Renku migrate hangs

I am trying to migrate a repo to a new version of Renku, but it hangs at the second step:

Applying migration m_0005__1_pyld2…
Applying migration m_0005__2_cwl…

This happens for this repo:

The repo contains quite some data, and I think there is something wrong with the metadata, because it can’t create the knowledge graph as well.

Everyone who could help with this is on vacation until the new year. Sorry about that, but I will make a reminder to have someone get back to you.

We complete changed our metadata format that we use to store workflows, to enable us to start improving the way we use workflows, but also to improve performance. But since the old format and way of doing things is rather slow, that migration can take quite some time. If you check the number of .cwl files in the .renku/workflows folder, the time the migration takes is on the order of that number of files times 3 seconds per file (so 200 workflows takes around 10 minutes), though it doesn’t scale linearly and depends on how those workflows are related/connected to each other, how many files the use as inputs/outputs and how complicated the git history of the project is.

If you check out the repo locally and run renku migrate manually, you should be able to see it making commits for the workflows while it’s migrating (in a second terminal, for instance).

Just to make sure it’s actually hanging and not just taking a long time.

Okay, thanks!
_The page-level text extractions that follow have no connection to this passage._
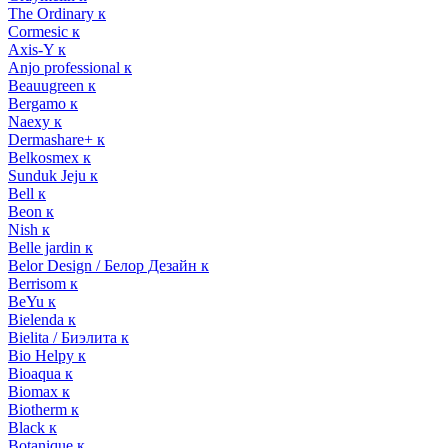
The Ordinary к
Cormesic к
Axis-Y к
Anjo professional к
Beauugreen к
Bergamo к
Naexy к
Dermashare+ к
Belkosmex к
Sunduk Jeju к
Bell к
Beon к
Nish к
Belle jardin к
Belor Design / Белор Дезайн к
Berrisom к
BeYu к
Bielenda к
Bielita / Биэлита к
Bio Helpy к
Bioaqua к
Biomax к
Biotherm к
Black к
Botanique к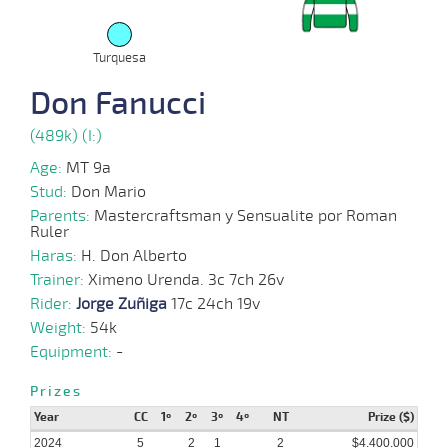
04-
55 al
04-
HCH
1600m
1:33:79
4
Clasi.
1º
459k/5
1
2024
Turquesa
Don Fanucci
17-
55 al
02-
HCH
1400m
1:21:94
14 1/2
7,1
Hand.
8º
453k/5
1
2024
(489k) (I:)
Age:
MT 9a
05-
55 al
10-
HCH
1300m
1:16:21
2,6
Clasi.
1º
460k/5
Stud:
Don Mario
1
2023
Parents:
Mastercraftsman y Sensualite por Roman
Ruler
26-
55 al
Haras:
H. Don Alberto
08-
HCH
1900m
2:00:65
39
10,7
Clasi.
7º
463k/5
1
2023
Trainer:
Ximeno Urenda. 3c 7ch 26v
Rider:
Jorge Zuñiga
17c 24ch 19v
12-
55 al
Weight:
54k
08-
HCH
1500m
1:27:89
3/4
7,9
Clasi.
2º
463k/5
1
2023
Equipment:
-
Prizes
Year
CC
1º
2º
3º
4º
NT
Prize ($)
2024
5
2
1
2
$4.400.000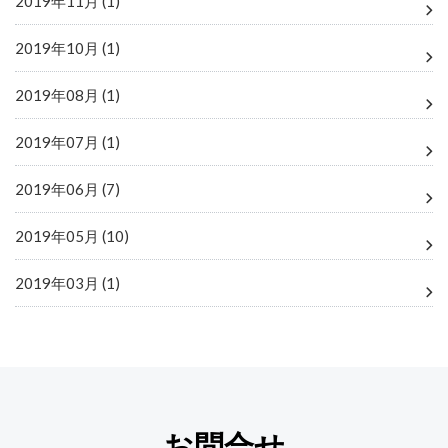
2019年11月 (1)
2019年10月 (1)
2019年08月 (1)
2019年07月 (1)
2019年06月 (7)
2019年05月 (10)
2019年03月 (1)
お問合せ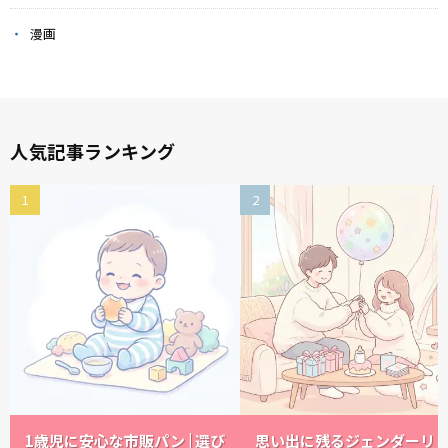
漫画
人気記事ランキング
1歳児に安心な市販パン | 選び
思い出に残るジェンダーリ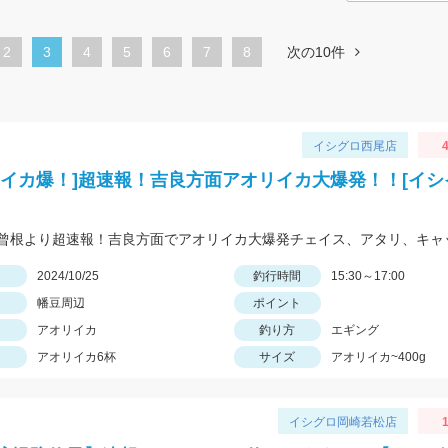
ペ
2
カ
3
ペ
4
ペ
5
ペ
6
ペ
7
8
次の10件
ー
レ
ー
ー
ー
ー
ジ
ン
ジ
ジ
ジ
ジ
ト
イシグロ西尾店
4
ペ
リイカ爆！]超速報！吉良方面アオリイカ大爆発！！[イ
ー
ジ
日
2024/10/25
釣行時間
15:30～17:00
幡豆周辺
ポイント
アオリイカ
釣り方
エギング
アオリイカ6杯
サイズ
アオリイカ~400g
イシグロ岡崎若松店
1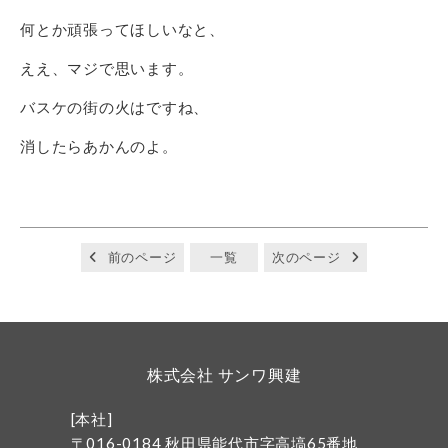
何とか頑張ってほしいなと、
ええ、マジで思います。
バスケの街の火はですね、
消したらあかんのよ。
前のページ
一覧
次のページ
株式会社 サンワ興建
[本社]
〒016-0184 秋田県能代市字高塙65番地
That sounds actually plausible… I have 9735 files there… so should be at least 8 hours (I gave up after 4 so far). Will try again. But I did it locally anyways, but there were no new commits after I stopped the migration. Should I be able to see that afterwards? Or how can I check if it is actually committing during the migration exactly?

You should see the commits during the migration, due to the way things work it has to make a new commit for each workflow file as it is processed, to not break things.

On a side note, we are working on a way to store all metadata in a single file so all the walking the commit history is not necessary anymore, which speeds things up a lot. This is already done as an experimental feature but will hopefully be fully released in the next 3 months.

Okay, but I just saw this:

and no new commits afterwards…

Oh I think we misunderstood each other. I meant, run the migration in one terminal and then go to the project folder in a second terminal and do a git log, there you should see it creating commits.

Yes, but so I see no new commits when I do that unfortunately.

That’s weird. I’ll take a look at the project after my vacation and let you know if I find anything.

I didn’t have problems before, but when I try to run a renku command now I get an error, guess because of the interrupted migration:

Error: Project version is outdated and a migration is required.
Run renku migrate command to fix the issue.

Hi Remko,

This probably happens because of a renku update in your environment or local machine. Newer versions of Renku won’t work with a repository that was created/modified with an older version due to changes in metadata. That’s why a migration is needed to bring the metadata up to state.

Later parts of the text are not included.